This post is also available in: Italian
It’s over, finish, no more grapes on the vines.
How was it? Medium quality I think, I’m telling you straight away (if it was a wine it would receive a 87 Parker points, not spendable in the US or Asian market, if you care about those things…)
Yes, nobody this year has yelled to the “harvest of the century”. Not because it isn’t, not because it’s impossible to make generalizations in any case (my harvest is different even inside MY vineyards), but because they starting to feel a bit ridiculous to keep saying it.
Anyway, it wasn’t all bad, we got a good deal of good stuff (not as much as I would like but…), notably our Sangiovese from the three vineyards we have on “the other farm” (podere Keeling, in Scansano), all planted with different clones of Sangiovese that are really very different and fascinating to taste, they almost look like different varieties, but at the same time the look the same, if you know what I mean.
This was our first harvest of 100% no-inoculated-yeasts and no sulfite added at the beginning of the fermentation.

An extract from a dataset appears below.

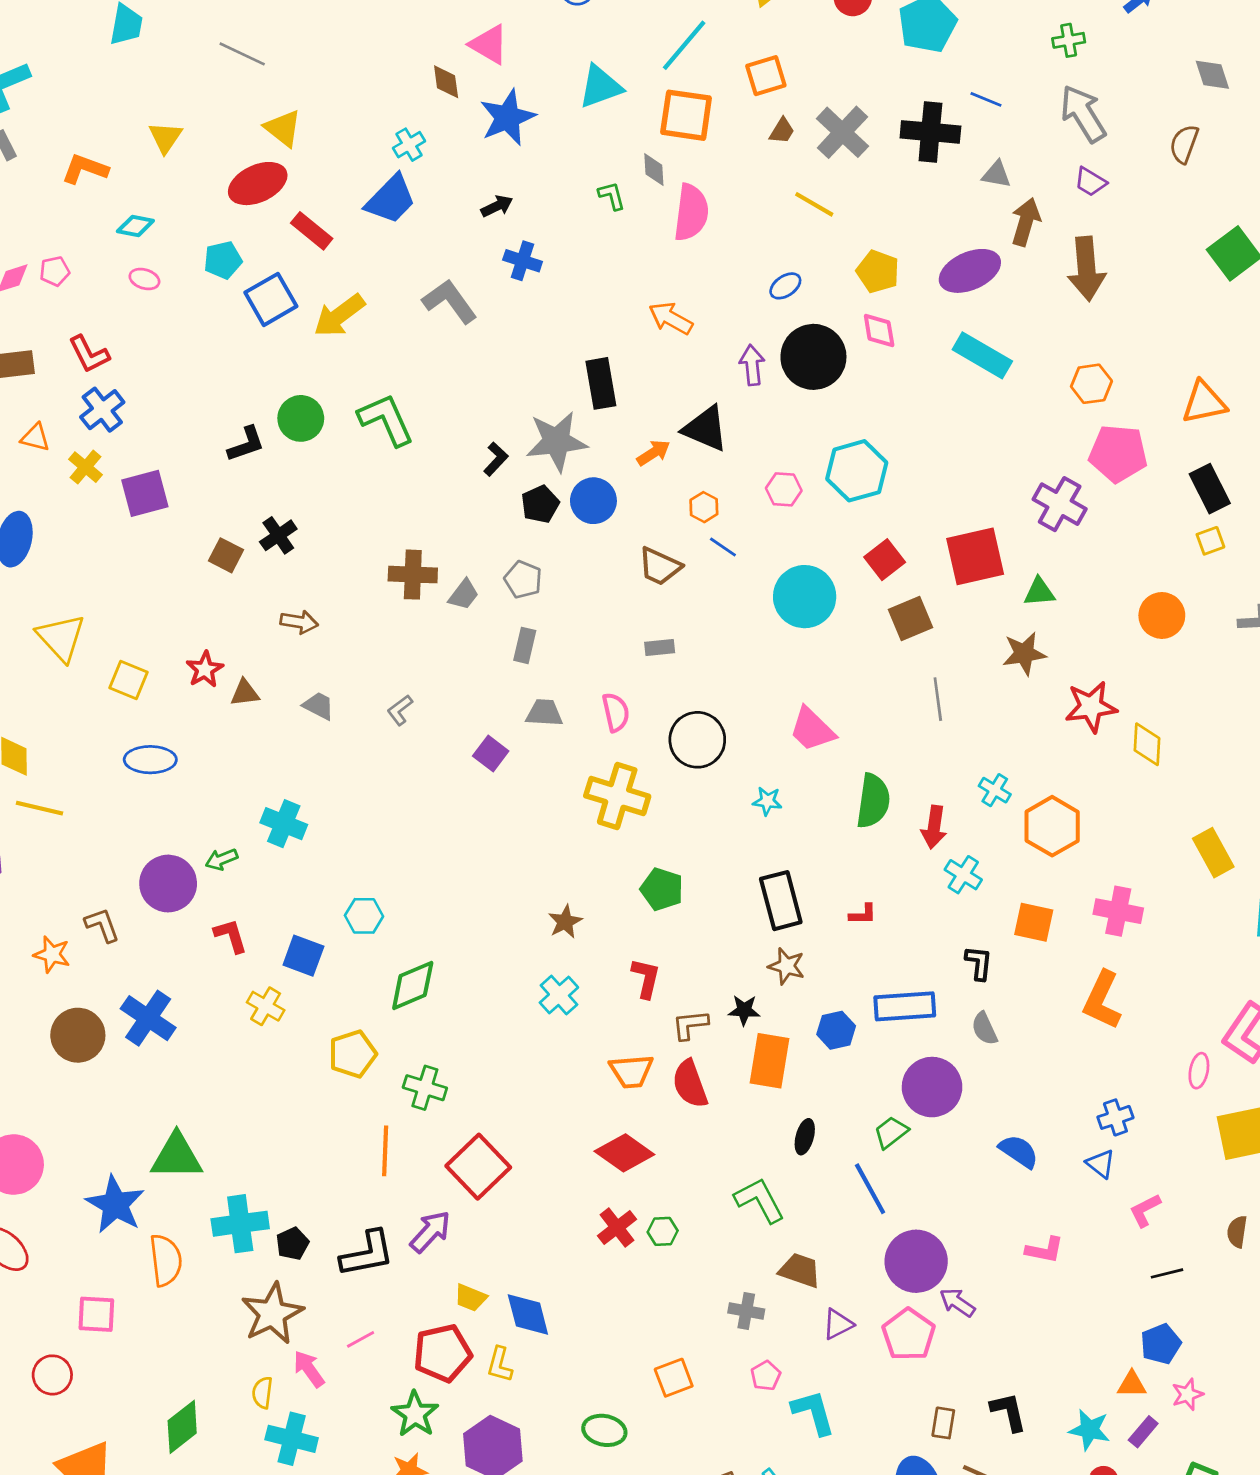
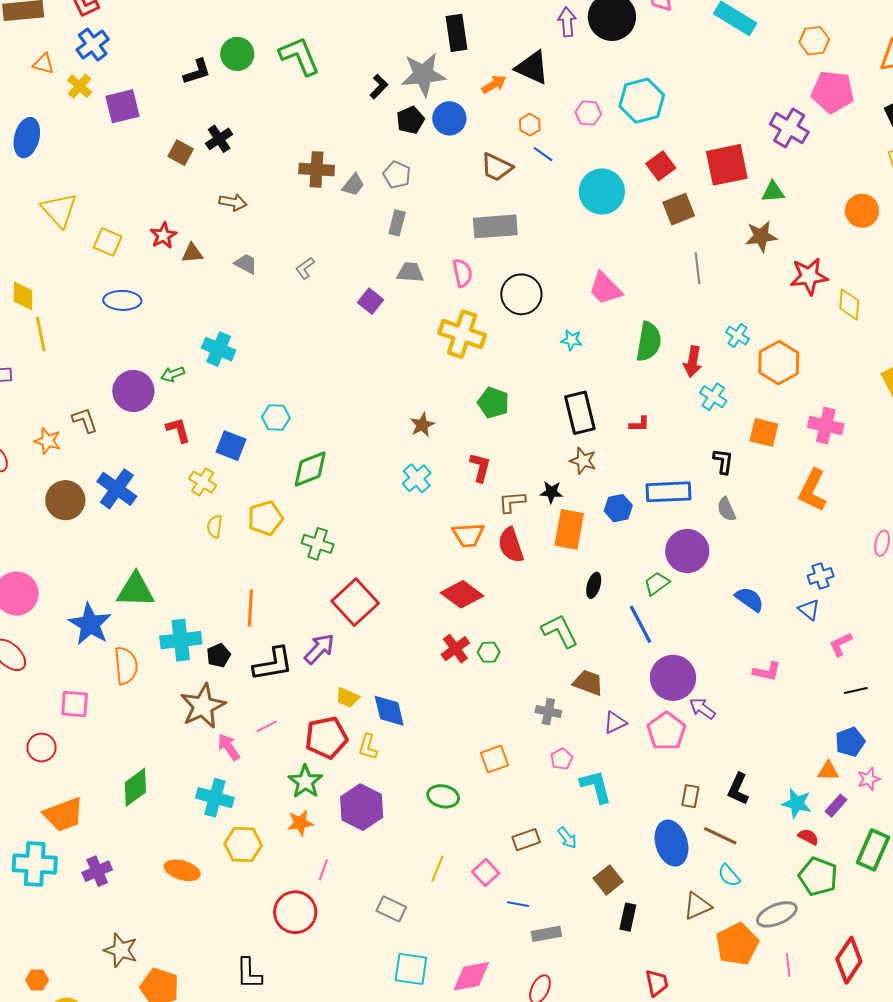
gray rectangle: (660, 647) -> (495, 226), size x2.0
yellow line: (39, 808) -> (41, 334), turned 64
orange line: (385, 1151) -> (250, 608), moved
yellow semicircle: (262, 1393) -> (215, 526), moved
black L-shape: (1009, 1412) -> (738, 789), turned -144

The only exception would have been, but it didn’t happen, for disease’s attacked grapes and potential alcohol > 15%. This is for the reds. For the whites that are fermented in a “reductive” way (that’s to say, with lower fermentation Temp. and no or little contact with O2) we don’t feel confident enough to do without high performing (although neutral, meaning not selected to add particular flavors) yeasts and sulfite. For those whites, that are starting to be quite a lot in number, that are fermented with ski contact and in oxidative way (open barrels usually), we did like for the reds, nothing added.
The whites seems interesting. We have done a lot of microvinifications of endangered grape varieties from the “Maremma alta“, the area between Manciano and Pitigliano, and there are a few that look very promising, among which my favorite is the Duropersico, a variety that existed for many years, and that tastes a bit as a Verdicchio. If things are confirmed we’ll perform DNA analysis and propagate with the view of planting new vineyards of it. A question arises in my mind: why the h..l are these experiment not carried out by Universities, Research centers, et similar, that we have in abundance in this country?
This is our last year in conversion to organic farming, next harvest our grapes will be certified organic!